1) Las concepciones antigua y moderna de la ética no ofrecen, necesariamente, visiones del mundo irreconciliables entre sí. En algunos casos bastante señalados, apreciamos sendas de pensamiento que, sin compartir la época, sí tienen en común una preocupación y orientación intelectuales bastante próximas.

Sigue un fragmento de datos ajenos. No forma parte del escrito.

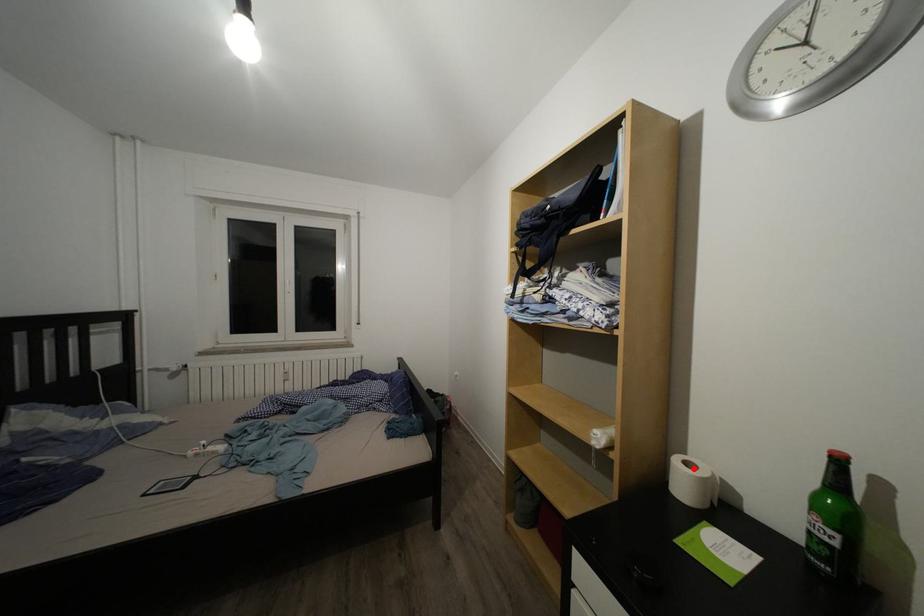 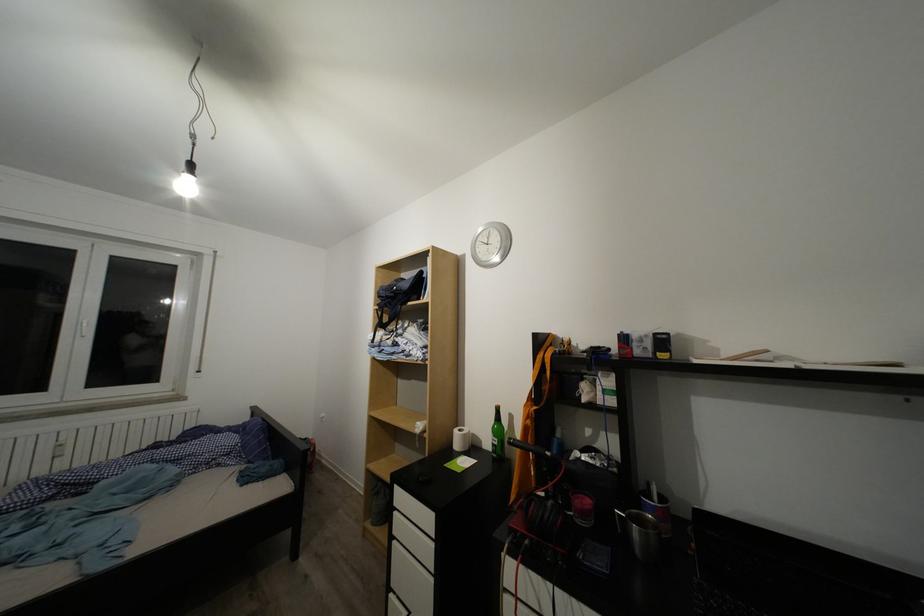 Question: I am providing you with two images of the same scene from different viewpoints. Image1 has a red point marked. In image2, the corresponding 3D location appears at what relative position? Reply with the corresponding letter.

Choices:
 (A) Closer
 (B) Farther

Answer: (B) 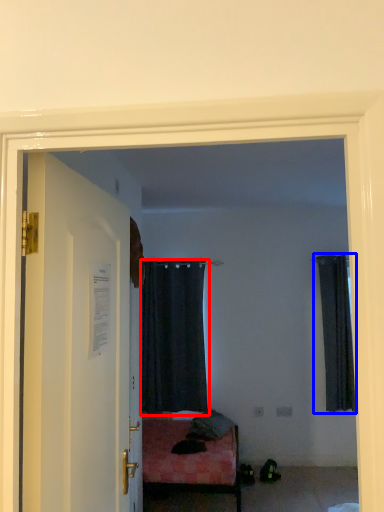 Question: Which of the following is the farthest to the observer, curtain (highlighted by a red box) or curtain (highlighted by a blue box)?

Choices:
 (A) curtain
 (B) curtain

Answer: (A) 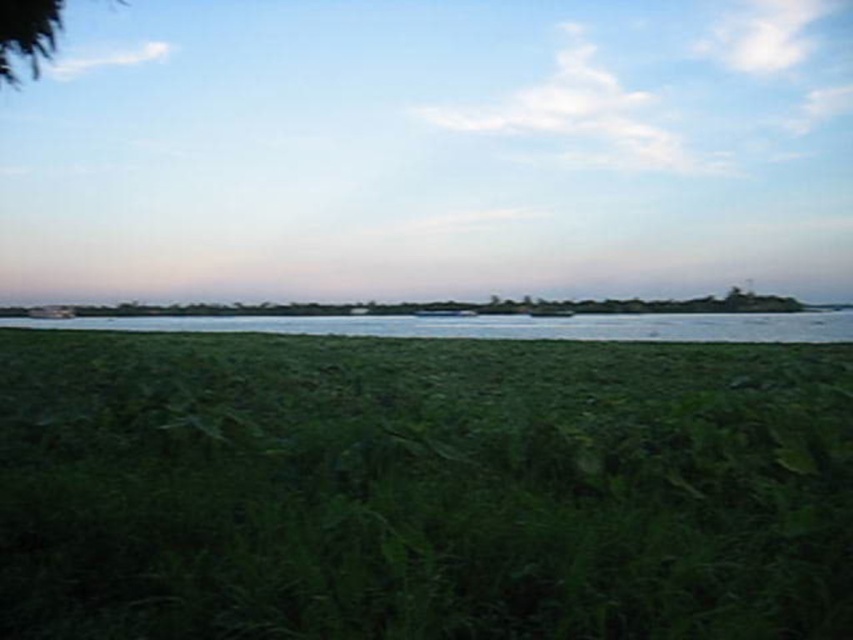 You are standing in the middle of the green matte grass at center and want to take a photo of the green leafy tree at upper left. Since the grass is shorter than the tree, will you be able to see the entire tree without any obstruction?

The green matte grass at center is shorter than the green leafy tree at upper left, so yes, you can see the entire tree without obstruction from the grass.

From the picture: You are standing at the center of the image and want to place a small decorative rock exactly where the green matte grass at center is located. According to the coordinates provided, what are the coordinates where you should place the rock?

The coordinates for the green matte grass at center are point (421, 488), so you should place the rock at those coordinates. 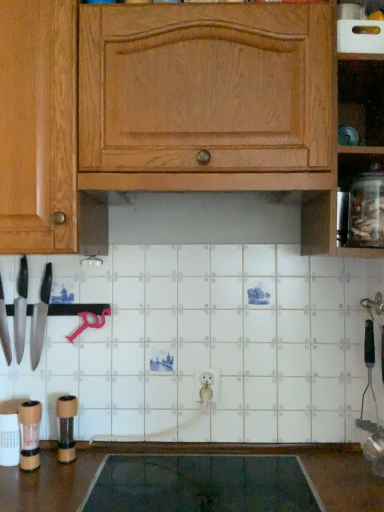 Question: Is clear glass jar at right oriented away from wooden pepper grinder at lower left, arranged as the 2th appliance when viewed from the right?

Choices:
 (A) no
 (B) yes

Answer: (A)

Question: Is the surface of clear glass jar at right in direct contact with wooden pepper grinder at lower left, which appears as the 1th appliance when viewed from the left?

Choices:
 (A) yes
 (B) no

Answer: (B)

Question: Is clear glass jar at right facing towards wooden pepper grinder at lower left, which appears as the 1th appliance when viewed from the left?

Choices:
 (A) yes
 (B) no

Answer: (B)

Question: Does clear glass jar at right have a larger size compared to wooden pepper grinder at lower left, which appears as the 1th appliance when viewed from the left?

Choices:
 (A) no
 (B) yes

Answer: (B)

Question: Considering the relative sizes of clear glass jar at right and wooden pepper grinder at lower left, which is counted as the second appliance, starting from the back, in the image provided, is clear glass jar at right thinner than wooden pepper grinder at lower left, which is counted as the second appliance, starting from the back,?

Choices:
 (A) no
 (B) yes

Answer: (A)

Question: Is wooden pepper grinder at lower left, the 1th appliance from the front, completely or partially inside clear glass jar at right?

Choices:
 (A) no
 (B) yes

Answer: (A)

Question: Does polished silver knife at left, the 2th knife viewed from the right, appear on the right side of shiny silver knife at left, which is the third knife in right-to-left order?

Choices:
 (A) no
 (B) yes

Answer: (B)

Question: Does polished silver knife at left, the 2th knife viewed from the right, have a greater width compared to shiny silver knife at left, which appears as the 1th knife when viewed from the left?

Choices:
 (A) no
 (B) yes

Answer: (A)

Question: Is polished silver knife at left, the 2th knife viewed from the right, not inside shiny silver knife at left, which appears as the 1th knife when viewed from the left?

Choices:
 (A) yes
 (B) no

Answer: (A)

Question: Are polished silver knife at left, the 2th knife viewed from the left, and shiny silver knife at left, which appears as the 1th knife when viewed from the left, located far from each other?

Choices:
 (A) no
 (B) yes

Answer: (A)

Question: Are polished silver knife at left, the 2th knife viewed from the right, and shiny silver knife at left, which is the third knife in right-to-left order, making contact?

Choices:
 (A) yes
 (B) no

Answer: (A)

Question: Is shiny silver knife at left, which is the third knife in right-to-left order, at the back of polished silver knife at left, the 2th knife viewed from the left?

Choices:
 (A) no
 (B) yes

Answer: (A)

Question: Considering the relative positions of wooden pepper grinder at lower left, which appears as the 1th appliance when viewed from the left, and matte black knife at left, the 1th knife when ordered from right to left, in the image provided, is wooden pepper grinder at lower left, which appears as the 1th appliance when viewed from the left, to the right of matte black knife at left, the 1th knife when ordered from right to left, from the viewer's perspective?

Choices:
 (A) yes
 (B) no

Answer: (A) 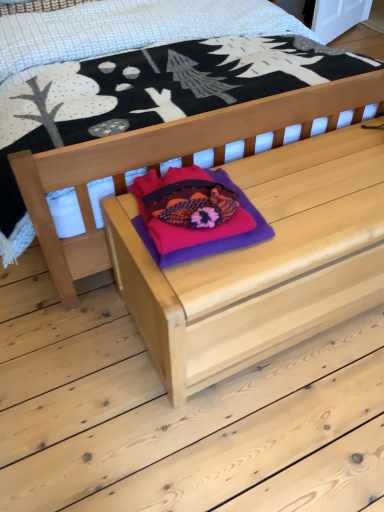 Locate an element on the screen. vacant area located to the right-hand side of purple felt throw pillow at center is located at coordinates (298, 202). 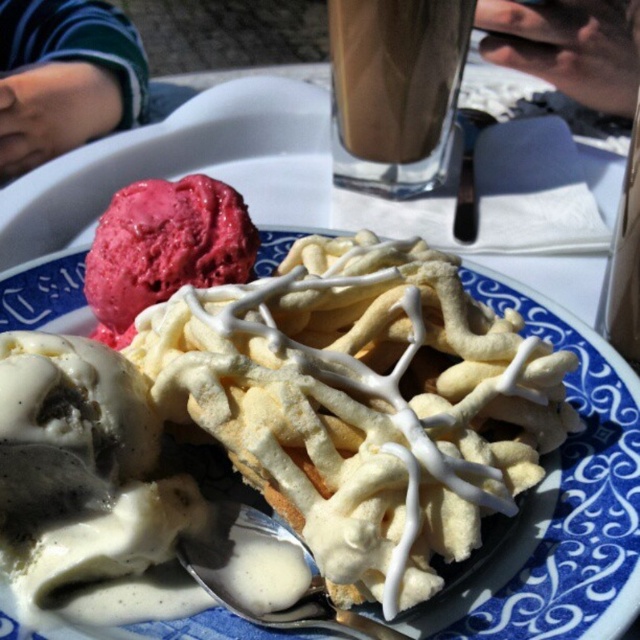 Question: Does white glazed waffle at center appear on the left side of translucent glass cup at upper center?

Choices:
 (A) no
 (B) yes

Answer: (B)

Question: Observing the image, what is the correct spatial positioning of translucent glass cup at upper center in reference to smooth raspberry ice cream at upper left?

Choices:
 (A) below
 (B) above

Answer: (B)

Question: Which object is closer to the camera taking this photo?

Choices:
 (A) translucent glass cup at upper center
 (B) smooth raspberry ice cream at upper left
 (C) white glazed waffle at center

Answer: (C)

Question: Which point is closer to the camera?

Choices:
 (A) (548, 445)
 (B) (419, 45)

Answer: (A)

Question: Which of the following is the farthest from the observer?

Choices:
 (A) (404, 451)
 (B) (433, 164)

Answer: (B)

Question: Is white glazed waffle at center further to the viewer compared to smooth raspberry ice cream at upper left?

Choices:
 (A) yes
 (B) no

Answer: (B) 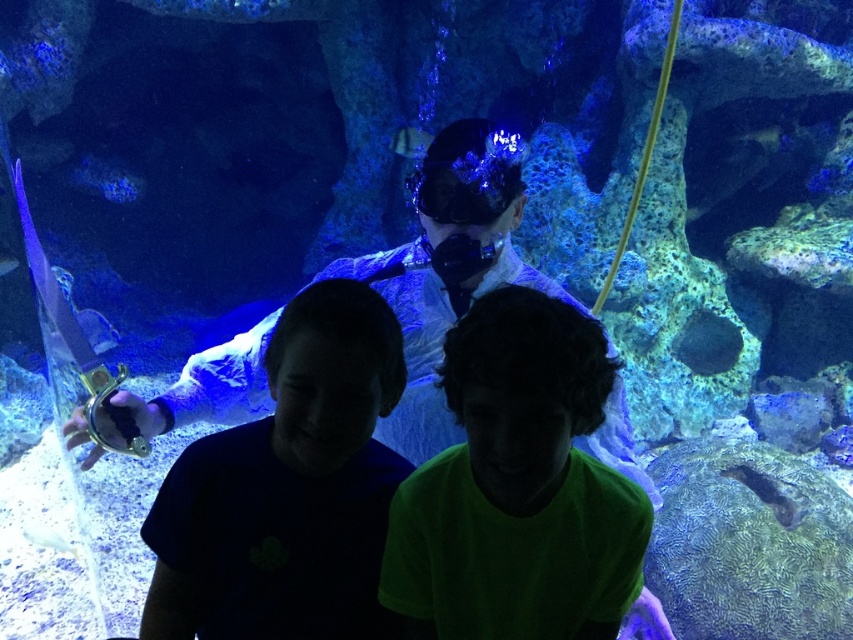 Question: Which object is the farthest from the translucent glass fish at upper center?

Choices:
 (A) white glossy fish at lower left
 (B) matte white diver at center
 (C) green matte shirt at center

Answer: (C)

Question: Estimate the real-world distances between objects in this image. Which object is closer to the white matte diving suit at center?

Choices:
 (A) translucent glass fish at upper center
 (B) matte white diver at center
 (C) white glossy fish at lower left

Answer: (B)

Question: Can you confirm if green matte shirt at center is positioned to the right of white glossy fish at lower left?

Choices:
 (A) yes
 (B) no

Answer: (A)

Question: Is matte white diver at center closer to camera compared to white glossy fish at lower left?

Choices:
 (A) no
 (B) yes

Answer: (B)

Question: Among these points, which one is nearest to the camera?

Choices:
 (A) (450, 168)
 (B) (403, 516)
 (C) (273, 376)

Answer: (C)

Question: Observing the image, what is the correct spatial positioning of matte white diver at center in reference to white matte diving suit at center?

Choices:
 (A) right
 (B) left

Answer: (B) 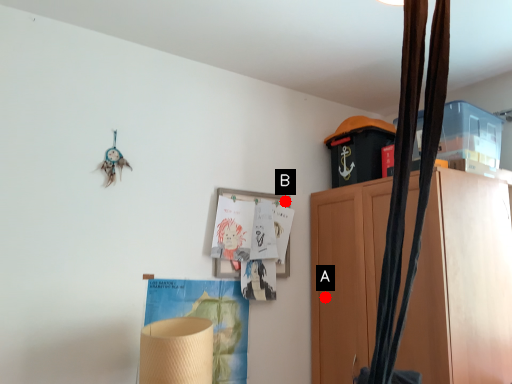 Question: Two points are circled on the image, labeled by A and B beside each circle. Which point is closer to the camera?

Choices:
 (A) A is closer
 (B) B is closer

Answer: (A)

Ese sería el caso, entre otros, de Marco Aurelio, Michel de Montaigne y Baruch de Spinoza, marcados los tres por la señal del naturalismo filosófico:

«El antiguo demanda de la naturaleza que pudiese ir más lejos de lo que lo hizo en la ética el moderno «naturalismo».»{7}

2) Tampoco un estadio y otro componen unidades uniformes y cerradas enfrentadas entre sí, sino distintas maneras de enfatizar o privilegiar determinadas perspectivas filosóficas:

«Así, tenemos tres elementos: virtud, preocupación por el otro y felicidad. Las teorías éticas antiguas discrepan más abiertamente en la manera en que ponen el énfasis en cada uno de estos elementos.» (Julia Annas){8}

La discusión acerca de la continuidad o discontinuidad entre la ética antigua y la moderna ofrece resultados distintos según sea considerada desde una perspectiva horizontal o vertical, longitudinal o transversal. En determinadas cuestiones, en efecto, advertimos un mayor acuerdo o sintonía intelectual entre autores, viviendo en diferentes tiempos, que el que se observa entre escuelas y filósofos coetáneos. Así, por ejemplo, dentro del pensamiento helenístico, mientras el epicureismo concentra su atención en la triada de la amistad, la disciplina escolar y la felicidad personal, el estoicismo concede mayor valor al espíritu cosmopolita.{9}

Pero, esta es otra historia, tanto antigua como moderna, de la que trataremos en una próxima ocasión.

Notas

{1} He tratado con extensión este asunto en «La buhardilla». Véase el artículo «Vida y filosofía».

{2} Cfr. Pierre Hadot, La citadelle intérieure. Introduction aux Pensées de Marc Aurèle, Fayard, Paris, 1997, pág. 76.

{3} Ídem, pág. 89

{4} Gustavo Bueno, La Metafísica Presocrática, Pentalfa Ediciones, Oviedo, 1974, pág. 46.

{5} Vgr. Julia Annas, The Morality of Happiness, Oxford University Press, 1993, pags. 442 y ss.

{6} Epicteto, «Manual. Fragmentos», en Tabla de Cebes; Rufo, M., Disertaciones. Fragmentos menores; Epicteto, Manual. Fragmentos. Introducciones, traducción y notas de Paloma Ortiz García, Gredos, Madrid, 1995, pág. 214.

{7} Julia Annas, op. cit, pág. 441.

{8} Ídem.

{9} Epicteto emplea, por ejemplo, la expresión πολιτηφ εισ του κοσμου («ciudadano del mundo») en las Disertaciones, II, 10, 3 y ss.